本发明提供的知识图谱构建方法、装置、计算机系统及可读存储介质,通过挖掘各所述正常信息元中具有正常有向关联关系的两个正常信息元,以及具有正常无向关联关系的两个正常信息元,为机构提供用于构建有方向关系规则以及无方向关系规则的知识支撑,通过正常有向关联特征和正常无向关联特征,构建了反映各正常信息元之间充分不必要条件关系以及充分必要条件关系的知识图谱,实现了对数据关系的深层挖掘,为机构提供了构建有方向关系规则以及无方向关系规则的知识支撑,使机构能够通过该知识图谱对不同区域角度的风险进行识别,避免了现有风控模型因其局限性较强,导致无法准确识别不同角度区域的风险的问题。
附图说明
图1为本发明知识图谱构建方法实施例一的流程图;
图2为本发明知识图谱构建方法实施例二中知识图谱构建方法的环境应用示意图;
图3为本发明知识图谱构建方法实施例二的具体方法流程图;
图4为本发明知识图谱构建方法实施例二中挖掘具有正常有向关联关系的两个正常信息元的流程图;
图5为本发明知识图谱构建方法实施例二中挖掘具有异常有向关联关系的两个异常信息元的流程图;
图6为本发明知识图谱构建方法实施例二中挖掘具有正常无向关联关系的两个正常信息元的流程图;
图7为本发明知识图谱构建方法实施例二中挖掘具有异常无向关联关系的两个异常信息元的流程图;
图8为本发明知识图谱构建装置实施例三的程序模块示意图;
图9为本发明计算机系统实施例四中计算机设备的硬件结构示意图。
附图标记:
1、知识图谱构建装置 2、服务器 3、网络 4、数据库
5、计算机设备 11、正常关键字提取模块 12、异常关键字提取模块
13、正常有向关联模块 14、异常有向关联模块 15、正常无向关联模块
16、异常无向关联模块 17、图谱构造模块 18、异常关系模块
51、存储器 52、处理器
具体实施方式
为了使本发明的目的、技术方案及优点更加清楚明白,以下结合附图及实施例,对本发明进行进一步详细说明。应当理解,此处所描述的具体实施例仅用以解释本发明,并不用于限定本发明。基于本发明中的实施例,本领域普通技术人员在没有做出创造性劳动前提下所获得的所有其他实施例,都属于本发明保护的范围。

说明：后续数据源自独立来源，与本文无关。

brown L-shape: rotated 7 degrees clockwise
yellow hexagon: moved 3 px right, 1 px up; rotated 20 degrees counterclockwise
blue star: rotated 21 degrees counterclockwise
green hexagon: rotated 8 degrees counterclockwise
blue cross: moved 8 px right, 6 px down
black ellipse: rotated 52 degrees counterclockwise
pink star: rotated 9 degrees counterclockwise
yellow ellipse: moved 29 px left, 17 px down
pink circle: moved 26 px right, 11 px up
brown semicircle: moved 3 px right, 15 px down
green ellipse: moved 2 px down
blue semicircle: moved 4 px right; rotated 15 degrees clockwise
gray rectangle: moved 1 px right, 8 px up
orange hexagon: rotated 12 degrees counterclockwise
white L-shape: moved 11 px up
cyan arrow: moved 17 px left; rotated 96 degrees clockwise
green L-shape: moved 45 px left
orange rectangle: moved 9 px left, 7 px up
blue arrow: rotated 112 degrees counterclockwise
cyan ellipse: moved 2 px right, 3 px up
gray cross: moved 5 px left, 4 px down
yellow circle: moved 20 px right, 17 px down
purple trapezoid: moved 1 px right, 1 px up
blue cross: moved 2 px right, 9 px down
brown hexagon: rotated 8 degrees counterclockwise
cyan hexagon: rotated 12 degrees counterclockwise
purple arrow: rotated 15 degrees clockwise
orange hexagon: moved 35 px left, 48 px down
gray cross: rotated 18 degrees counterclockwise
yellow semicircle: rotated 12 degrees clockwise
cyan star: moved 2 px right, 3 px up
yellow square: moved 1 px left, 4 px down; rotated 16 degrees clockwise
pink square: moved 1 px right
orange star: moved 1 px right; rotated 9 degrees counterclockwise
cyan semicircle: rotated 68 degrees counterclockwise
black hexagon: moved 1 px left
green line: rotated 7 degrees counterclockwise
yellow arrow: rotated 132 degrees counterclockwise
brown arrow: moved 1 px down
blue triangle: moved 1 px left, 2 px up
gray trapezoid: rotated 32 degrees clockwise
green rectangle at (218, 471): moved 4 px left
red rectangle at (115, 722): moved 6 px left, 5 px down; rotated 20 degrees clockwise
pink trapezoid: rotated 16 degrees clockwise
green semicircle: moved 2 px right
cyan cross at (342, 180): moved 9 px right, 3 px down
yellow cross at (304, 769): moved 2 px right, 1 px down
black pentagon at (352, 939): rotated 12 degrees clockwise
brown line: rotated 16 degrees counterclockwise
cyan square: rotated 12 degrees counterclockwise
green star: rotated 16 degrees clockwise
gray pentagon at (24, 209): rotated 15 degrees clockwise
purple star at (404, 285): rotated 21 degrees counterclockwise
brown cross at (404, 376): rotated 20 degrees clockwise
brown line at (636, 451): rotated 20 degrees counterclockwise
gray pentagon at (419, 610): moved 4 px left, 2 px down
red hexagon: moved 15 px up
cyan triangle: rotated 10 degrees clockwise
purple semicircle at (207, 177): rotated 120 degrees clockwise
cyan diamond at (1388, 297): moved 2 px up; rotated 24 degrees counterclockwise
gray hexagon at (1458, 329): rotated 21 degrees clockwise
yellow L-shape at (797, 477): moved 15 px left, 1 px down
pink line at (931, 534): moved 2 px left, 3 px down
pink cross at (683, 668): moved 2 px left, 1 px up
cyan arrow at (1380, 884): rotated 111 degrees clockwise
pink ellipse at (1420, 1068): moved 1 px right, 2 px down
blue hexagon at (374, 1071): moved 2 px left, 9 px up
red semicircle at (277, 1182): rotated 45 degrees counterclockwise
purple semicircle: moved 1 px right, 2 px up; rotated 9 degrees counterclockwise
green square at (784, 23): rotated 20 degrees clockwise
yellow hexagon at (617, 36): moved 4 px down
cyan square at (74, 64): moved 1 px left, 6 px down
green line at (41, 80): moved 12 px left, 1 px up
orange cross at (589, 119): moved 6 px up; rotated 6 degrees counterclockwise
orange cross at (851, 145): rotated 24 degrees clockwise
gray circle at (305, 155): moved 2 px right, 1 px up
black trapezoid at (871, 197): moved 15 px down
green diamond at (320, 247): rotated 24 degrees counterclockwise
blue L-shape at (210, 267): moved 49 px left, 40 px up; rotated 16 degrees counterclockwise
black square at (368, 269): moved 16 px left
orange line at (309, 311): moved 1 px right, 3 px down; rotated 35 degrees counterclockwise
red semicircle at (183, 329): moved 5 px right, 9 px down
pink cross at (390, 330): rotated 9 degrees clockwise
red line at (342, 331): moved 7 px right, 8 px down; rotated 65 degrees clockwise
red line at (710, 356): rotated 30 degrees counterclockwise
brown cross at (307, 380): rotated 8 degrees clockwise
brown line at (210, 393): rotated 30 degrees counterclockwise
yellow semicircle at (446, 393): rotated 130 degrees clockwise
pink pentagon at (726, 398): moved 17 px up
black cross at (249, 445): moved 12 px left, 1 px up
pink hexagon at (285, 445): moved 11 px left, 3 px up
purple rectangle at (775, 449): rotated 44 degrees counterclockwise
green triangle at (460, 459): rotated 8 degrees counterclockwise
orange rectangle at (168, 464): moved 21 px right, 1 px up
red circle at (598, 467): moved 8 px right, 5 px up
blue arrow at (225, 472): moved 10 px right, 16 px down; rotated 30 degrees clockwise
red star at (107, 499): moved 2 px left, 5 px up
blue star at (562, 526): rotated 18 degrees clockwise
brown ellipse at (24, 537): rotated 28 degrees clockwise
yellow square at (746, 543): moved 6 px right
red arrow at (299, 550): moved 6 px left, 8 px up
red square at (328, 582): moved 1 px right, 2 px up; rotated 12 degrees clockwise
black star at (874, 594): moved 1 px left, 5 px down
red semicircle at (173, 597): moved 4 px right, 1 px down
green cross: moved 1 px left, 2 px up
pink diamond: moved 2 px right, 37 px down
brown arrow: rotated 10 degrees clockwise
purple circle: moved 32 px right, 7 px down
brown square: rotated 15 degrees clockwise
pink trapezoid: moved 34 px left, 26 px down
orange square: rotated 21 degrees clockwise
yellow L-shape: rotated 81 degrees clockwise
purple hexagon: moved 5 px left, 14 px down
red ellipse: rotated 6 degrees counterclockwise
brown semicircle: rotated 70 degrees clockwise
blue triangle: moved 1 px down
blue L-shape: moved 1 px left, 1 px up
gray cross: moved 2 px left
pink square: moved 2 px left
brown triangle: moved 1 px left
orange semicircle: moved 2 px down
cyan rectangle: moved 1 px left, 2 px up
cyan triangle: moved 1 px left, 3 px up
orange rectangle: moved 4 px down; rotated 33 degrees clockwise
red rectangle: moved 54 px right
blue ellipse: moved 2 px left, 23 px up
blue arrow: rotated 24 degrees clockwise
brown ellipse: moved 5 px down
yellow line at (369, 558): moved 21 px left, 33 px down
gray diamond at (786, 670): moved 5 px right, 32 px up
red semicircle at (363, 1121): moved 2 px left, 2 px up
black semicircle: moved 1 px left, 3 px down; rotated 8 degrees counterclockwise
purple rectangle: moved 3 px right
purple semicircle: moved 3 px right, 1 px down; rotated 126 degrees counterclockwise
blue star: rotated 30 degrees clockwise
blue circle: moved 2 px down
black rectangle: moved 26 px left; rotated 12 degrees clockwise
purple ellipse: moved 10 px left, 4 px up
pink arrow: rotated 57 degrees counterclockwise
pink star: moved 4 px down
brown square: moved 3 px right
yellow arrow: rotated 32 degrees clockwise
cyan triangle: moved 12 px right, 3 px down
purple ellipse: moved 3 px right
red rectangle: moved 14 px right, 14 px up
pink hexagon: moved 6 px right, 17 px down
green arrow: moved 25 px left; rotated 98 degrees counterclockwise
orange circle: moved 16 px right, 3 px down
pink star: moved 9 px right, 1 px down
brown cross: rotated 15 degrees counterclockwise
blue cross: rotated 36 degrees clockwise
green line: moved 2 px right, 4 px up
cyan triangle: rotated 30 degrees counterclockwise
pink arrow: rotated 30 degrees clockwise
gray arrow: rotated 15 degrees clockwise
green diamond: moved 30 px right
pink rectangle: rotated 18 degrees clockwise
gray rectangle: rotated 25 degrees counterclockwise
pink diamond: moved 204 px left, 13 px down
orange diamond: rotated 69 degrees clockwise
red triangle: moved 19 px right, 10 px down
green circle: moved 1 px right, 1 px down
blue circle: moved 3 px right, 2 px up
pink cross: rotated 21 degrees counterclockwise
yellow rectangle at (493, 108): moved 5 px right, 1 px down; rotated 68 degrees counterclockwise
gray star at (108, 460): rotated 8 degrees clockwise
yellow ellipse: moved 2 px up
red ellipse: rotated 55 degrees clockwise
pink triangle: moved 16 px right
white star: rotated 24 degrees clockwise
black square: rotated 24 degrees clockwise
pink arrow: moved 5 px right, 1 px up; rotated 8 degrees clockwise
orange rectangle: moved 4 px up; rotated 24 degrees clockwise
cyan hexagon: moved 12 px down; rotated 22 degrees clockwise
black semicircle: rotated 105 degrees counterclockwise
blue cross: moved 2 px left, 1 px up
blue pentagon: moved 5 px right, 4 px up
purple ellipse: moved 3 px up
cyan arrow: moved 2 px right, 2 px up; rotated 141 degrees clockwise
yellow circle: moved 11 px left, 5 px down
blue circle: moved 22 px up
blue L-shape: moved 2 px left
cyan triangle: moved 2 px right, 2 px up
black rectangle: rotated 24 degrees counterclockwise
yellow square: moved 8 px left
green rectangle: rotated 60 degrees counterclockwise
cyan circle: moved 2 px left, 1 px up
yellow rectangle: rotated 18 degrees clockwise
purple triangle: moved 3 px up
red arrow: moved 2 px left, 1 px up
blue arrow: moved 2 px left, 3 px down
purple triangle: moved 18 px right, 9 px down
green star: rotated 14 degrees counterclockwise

本发明提供的知识图谱构建方法、装置、计算机系统及可读存储介质,适用于大数据的数据分析领域,为提供一种基于正常关键字提取模块、正常有向关联模块、正常无向关联模块、图谱构造模块的知识图谱构建方法。本发明通过从数据库中获取正常基础信息,提取正常基础信息的关键字并对所述关键字去重,获得正常信息元;挖掘各所述正常信息元中具有正常有向关联关系的两个正常信息元,并将所述两个正常信息元认定为正常有向关联特征;其中,所述正常有向关联关系是指具有充分不必要条件关系的两个正常信息元;挖掘各所述正常信息元中具有正常无向关联关系的两个正常信息元,并将所述两个正常信息元认定为正常无向关联特征;其中,所述正常无向关联关系是指具有充分必要条件关系的两个正常信息元;根据所述正常有向关联特征和正常无向关联特征,构建用于表达各正常信息元之间关联关系的知识图谱。
实施例一
请参阅图1,本实施例的一种基于大数据的知识图谱构建方法,包括:
S101:从数据库中获取正常基础信息,提取正常基础信息的关键字并对所述关键字去重,获得正常信息元;其中,所述正常基础信息反映了符合预设认证规则的虚拟主体的属性和/或行为,所述正常信息元反映了所述虚拟主体的任一属性或行为;
S103:挖掘各所述正常信息元中具有正常有向关联关系的两个正常信息元,并将所述两个正常信息元认定为正常有向关联特征;其中,所述正常有向关联关系是指具有充分不必要条件关系的两个正常信息元;
S105:挖掘各所述正常信息元中具有正常无向关联关系的两个正常信息元,并将所述两个正常信息元认定为正常无向关联特征;其中,所述正常无向关联关系是指具有充分必要条件关系的两个正常信息元;
S107:根据所述正常有向关联特征和正常无向关联特征,构建用于表达各正常信息元之间关联关系的知识图谱。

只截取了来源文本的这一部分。